EXERCISE: Each line of the records needs to be written out exactly, with any image left out.

SUPPLIED ENTRIES:
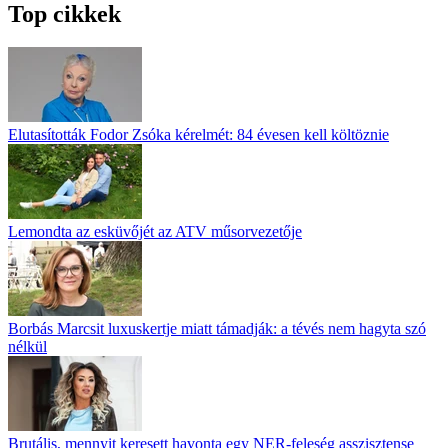
Top cikkek
Elutasították Fodor Zsóka kérelmét: 84 évesen kell költöznie
Lemondta az esküvőjét az ATV műsorvezetője
Borbás Marcsit luxuskertje miatt támadják: a tévés nem hagyta szó
nélkül
Brutális, mennyit keresett havonta egy NER-feleség asszisztense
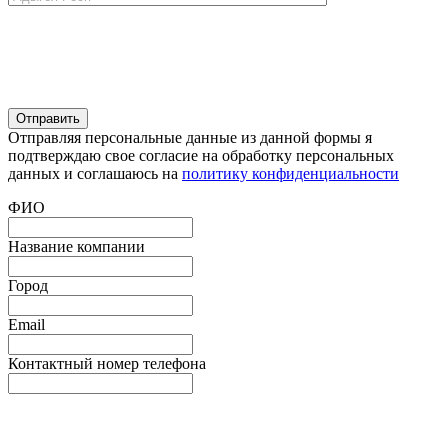
Отправляя персональные данные из данной формы я
подтверждаю свое согласие на обработку персональных
данных и соглашаюсь на
политику конфиденциальности
ФИО
Название компании
Город
Email
Контактный номер телефона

RESULT OF THIS TASK:
Top cikkek
Elutasították Fodor Zsóka kérelmét: 84 évesen kell költöznie
Lemondta az esküvőjét az ATV műsorvezetője
Borbás Marcsit luxuskertje miatt támadják: a tévés nem hagyta szó
nélkül
Brutális, mennyit keresett havonta egy NER-feleség asszisztense
Отправляя персональные данные из данной формы я
подтверждаю свое согласие на обработку персональных
данных и соглашаюсь на
политику конфиденциальности
ФИО
Название компании
Город
Email
Контактный номер телефона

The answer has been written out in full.